== Problem statement ==
In the records below, find the line containing "info@hmvacationrentals.com"; restate it and every later line word for word, through the last.
-*-
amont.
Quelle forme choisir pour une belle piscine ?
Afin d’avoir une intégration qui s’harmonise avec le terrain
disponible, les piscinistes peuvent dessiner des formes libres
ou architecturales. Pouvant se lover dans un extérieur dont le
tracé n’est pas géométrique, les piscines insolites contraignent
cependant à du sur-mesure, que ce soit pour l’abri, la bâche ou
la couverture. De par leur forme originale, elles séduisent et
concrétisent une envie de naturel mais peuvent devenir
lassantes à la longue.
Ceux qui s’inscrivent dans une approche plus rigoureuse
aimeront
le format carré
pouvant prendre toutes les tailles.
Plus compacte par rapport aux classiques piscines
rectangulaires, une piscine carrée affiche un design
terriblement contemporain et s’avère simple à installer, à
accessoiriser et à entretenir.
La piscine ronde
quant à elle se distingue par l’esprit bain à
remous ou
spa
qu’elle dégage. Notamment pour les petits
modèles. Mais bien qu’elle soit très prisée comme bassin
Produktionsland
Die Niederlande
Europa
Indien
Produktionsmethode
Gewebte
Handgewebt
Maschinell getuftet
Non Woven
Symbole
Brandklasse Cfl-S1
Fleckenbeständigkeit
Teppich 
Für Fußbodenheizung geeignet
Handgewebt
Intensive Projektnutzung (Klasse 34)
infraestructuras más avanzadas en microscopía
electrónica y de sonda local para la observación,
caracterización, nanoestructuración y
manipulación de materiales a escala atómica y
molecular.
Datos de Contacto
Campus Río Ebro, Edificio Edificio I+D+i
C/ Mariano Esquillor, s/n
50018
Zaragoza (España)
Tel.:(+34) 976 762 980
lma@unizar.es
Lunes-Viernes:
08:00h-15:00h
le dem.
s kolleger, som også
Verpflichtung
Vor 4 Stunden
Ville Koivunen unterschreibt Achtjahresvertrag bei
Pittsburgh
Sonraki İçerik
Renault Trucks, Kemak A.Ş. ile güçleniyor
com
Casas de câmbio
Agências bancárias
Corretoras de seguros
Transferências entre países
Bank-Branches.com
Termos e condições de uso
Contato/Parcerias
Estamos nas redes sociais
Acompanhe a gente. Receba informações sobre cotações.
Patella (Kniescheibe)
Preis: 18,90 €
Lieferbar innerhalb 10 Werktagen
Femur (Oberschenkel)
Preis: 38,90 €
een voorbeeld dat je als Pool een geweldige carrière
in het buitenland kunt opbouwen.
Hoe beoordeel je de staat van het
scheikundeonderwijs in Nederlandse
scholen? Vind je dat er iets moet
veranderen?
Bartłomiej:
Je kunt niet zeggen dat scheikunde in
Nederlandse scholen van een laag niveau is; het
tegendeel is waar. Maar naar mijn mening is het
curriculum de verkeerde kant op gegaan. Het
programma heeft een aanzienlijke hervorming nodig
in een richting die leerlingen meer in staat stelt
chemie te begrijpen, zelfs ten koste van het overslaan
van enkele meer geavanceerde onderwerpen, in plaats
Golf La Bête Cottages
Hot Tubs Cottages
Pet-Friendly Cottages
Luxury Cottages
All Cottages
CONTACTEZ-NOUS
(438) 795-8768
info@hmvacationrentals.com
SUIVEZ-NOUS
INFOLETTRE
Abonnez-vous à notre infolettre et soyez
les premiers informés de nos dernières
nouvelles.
-*-
== The completed task ==
info@hmvacationrentals.com
SUIVEZ-NOUS
INFOLETTRE
Abonnez-vous à notre infolettre et soyez
les premiers informés de nos dernières
nouvelles.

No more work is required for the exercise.